3. Skip Framework Internals
private boolean isSpringFrameworkParameter(Class<?> paramType) {
String packageName = paramType.getPackage() != null ?
paramType.getPackage().getName() : "";
return packageName.startsWith("jakarta.servlet") ||
packageName.startsWith("org.springframework.security") ||
paramType.getName().contains("Authentication") ||
paramType.getName().contains("Principal");
}
No point logging HttpServletRequest or Authentication. They just clutter the logs.
Real-World Results
Actual Log Output
[StudentController] GET getStudents() called with [classId=1, grade=5, status=ENROLLED]
[StudentController] GET getStudents() completed successfully in 42ms
[AuthController] POST login() called with [username=testuser, password=***FILTERED***]

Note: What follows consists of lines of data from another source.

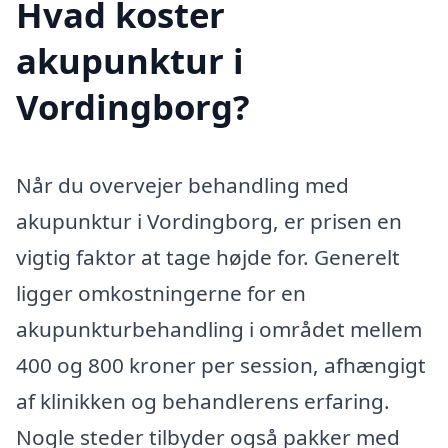
Hvad koster
akupunktur i
Vordingborg?
Når du overvejer behandling med
akupunktur i Vordingborg, er prisen en
vigtig faktor at tage højde for. Generelt
ligger omkostningerne for en
akupunkturbehandling i området mellem
400 og 800 kroner per session, afhængigt
af klinikken og behandlerens erfaring.
Nogle steder tilbyder også pakker med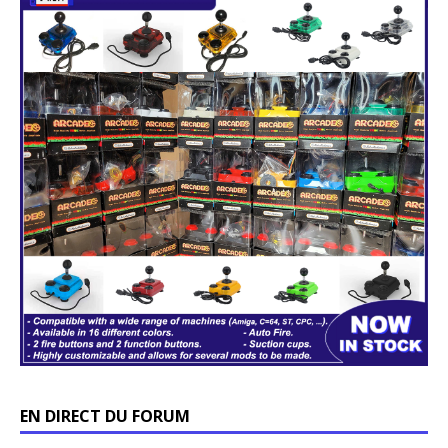
EN DIRECT DU FORUM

[AuthController] POST login() completed successfully in 156ms
[TaskController] POST createTask() called with [request=TaskInstanceRequest]

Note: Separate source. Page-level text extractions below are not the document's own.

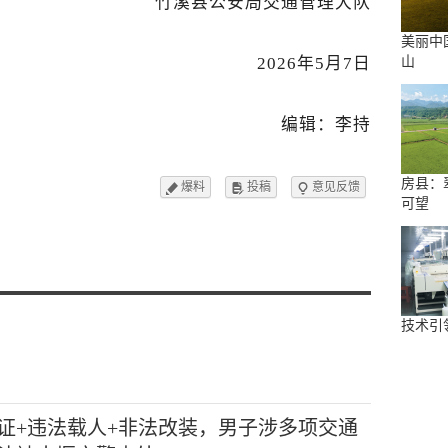
竹溪县公安局交通管理大队
美丽中
2026年5月7日
山
编辑：李持
房县：
爆料
投稿
意见反馈



可望
技术引
证+违法载人+非法改装，男子涉多项交通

[TaskController] POST createTask() failed in 23ms with exception: BusinessException
Clean. Clear. Consistent. Every log shows:
- Which controller and method
- HTTP method
- Parameters (safely filtered)
- Execution time
- Success or failure
What Developers Focus On Now
@PostMapping
public ResponseEntity<...> createStudent(@RequestBody StudentRequest request) {
StudentDetailResponse response = studentService.createStudent(request);
// Only log important business events
log.info("Student created: studentId={}, username={}",
response.getId(), response.getUsername());
return ResponseEntity.status(HttpStatus.CREATED).body(...);
}
The AOP handles the boilerplate. Developers focus on business-critical events.
The Numbers
Before
- 86 files with manual logging
- 860 log statements
- Inconsistent formats
- Security risks (passwords in logs)
- Debugging requires checking if logs exist
After
- 1 AOP Aspect covers all controllers
- 100% consistent format
- Automatic security filtering
- Automatic performance measurement
- 30 minutes to implement (estimated 4-6 hours)
Lessons Learned
1. Policy Before Code
Don’t write logging code until you’ve defined what to log. Separate concerns:
- DEBUG: Framework handles (method calls, params, timing)
- INFO: Developers handle (business events)
2. Automate Security
Humans make mistakes. Automatic filtering prevents security incidents.
3. Environment-Specific Configuration
- Development: DEBUG for easy debugging
- Production: INFO+ for performance
4. Know AOP Limitations
Internal method calls bypass the proxy:
public void outerMethod() {
innerMethod(); // No AOP interception
}
private void innerMethod() {
// No logs here
}
This is a Spring AOP limitation. Use AspectJ for compile-time weaving if you need internal call interception.
Production Checklist
Before deploying:
- Set log level to INFO in production
- Verify sensitive data filtering works
- Update
SENSITIVE_PARAM_NAMESfor new sensitive fields - Monitor performance impact (should be negligible with INFO level)
Advanced Patterns
Custom Audit Logging
For critical operations, combine AOP with custom annotations:
@Target(ElementType.METHOD)
@Retention(RetentionPolicy.RUNTIME)
public @interface AuditLog {
String event();
}
// Usage
@PostMapping
@AuditLog(event = "STUDENT_DELETION")
public ResponseEntity<...> deleteStudent(@PathVariable Long id) {
// AOP will log this as a critical audit event
}
Correlation IDs
Add request correlation for distributed tracing:
String correlationId = MDC.get("correlationId");
log.debug("[{}] [{}] {} {}() called",
correlationId, className, httpMethod, methodName);
Bottom line: 860 manual logs replaced by 1 AOP aspect. Consistency, security, and performance all improved. 🎯
Sometimes the best code is the code that writes itself.